Advanced Study | Pediatrics Part Six

Seizures/Epilepsy: 8% of pediatric transports, many are febrile (fever) seizures. Make note of duration, aura, level of responsiveness, parts of body involved, postictal period, incontinence

  • Simple Partial: no loss of consciousness, motor signs or sensory symptoms
  • Complex Partial: psychomotor or temporal lobe seizures; purposeless activity
  • Absence: formerly called Petit Mal, loss of consciousness, short periods of staring
  • Clonic: jerking muscle activity
  • Tonic: stiffening of the body
  • Tonic-Clonic: formerly called Grand Mal, total loss of consciousness with convulsions
  • Myoclonic: Start/stop abruptly, single or multiple myoclonic jerks
  • Atonic: drop attack, unexpected lack of muscle tone
  • Akinetic: lack of movement
  • Unclassified


  • Nasal airway, suction, ventilation is apnea or prolonged hypoventilation
  • If due to a fever, reduce fever with moist cloths, tepid water, fanning
  • Prolonged seizures, IV Valium or Ativan may be required, rectal diazepam is available for age 2 and older
  • Status epilepticus: continuaous seizure of more than 30 min. or a series of seizures with no conscious period in between.

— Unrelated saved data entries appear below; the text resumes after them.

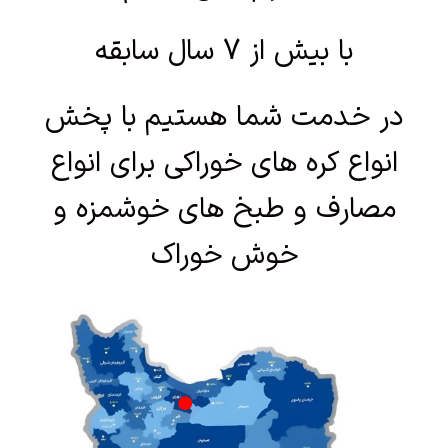
با بیش از 7 سال سابقه
در خدمت شما هستیم با پخش
انواع کره های خوراکی برای انواع
مصارف و طبخ های خوشمزه و
خوش خوراک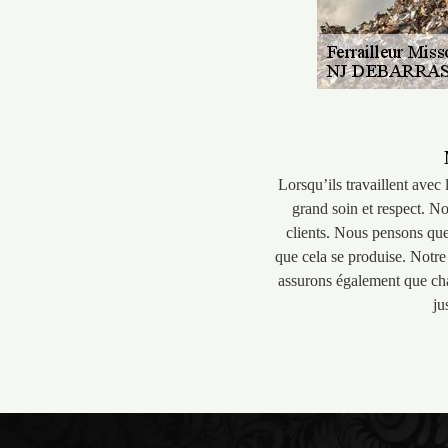
Lorsqu’ils travaillent avec
grand soin et respect. N
clients. Nous pensons que 
que cela se produise. Notre 
assurons également que cha
ju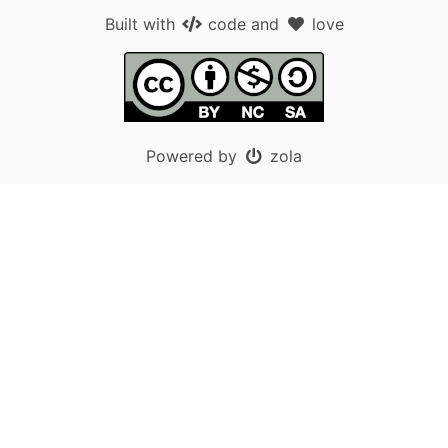
Built with
code
and
love
Powered by
zola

Meningitis: inflammation of the membranes around the brain and spinal cord. Viral or bacterial. Bacterial is much more serious and contagious. Symptoms:

  • Fever, dehydration, disorientation
  • Bulging fontanelle
  • Loss of appetite, poor feeding, vomiting
  • Seizures
  • Respiratory distress, cyanosis, rash
  • Older children: Kernig’s sign, headache, nuchal tenderness
  • Later symptoms of bacteria in the bloodstream: chills joint pain, sore throat, headache, red spots, exhaustion


  • BSI, could be contagious, use a mask
  • Maintain the respiratory and circulatory efforts
  • Monitor vital signs and cardiac status
  • High flow O2
  • IV bolus of 20 mL/kg as necessary
  • Make comfortable, transport, watch for seizures

Poisoning: extremely high risk because they are so inquisitive. Children 18 months to 3 years account for 30% of all accidental poisonings. Household products, medications, toxic plants, contaminated foods. School age and adolescents poison themselves with alcohol, organic solvents, and drugs.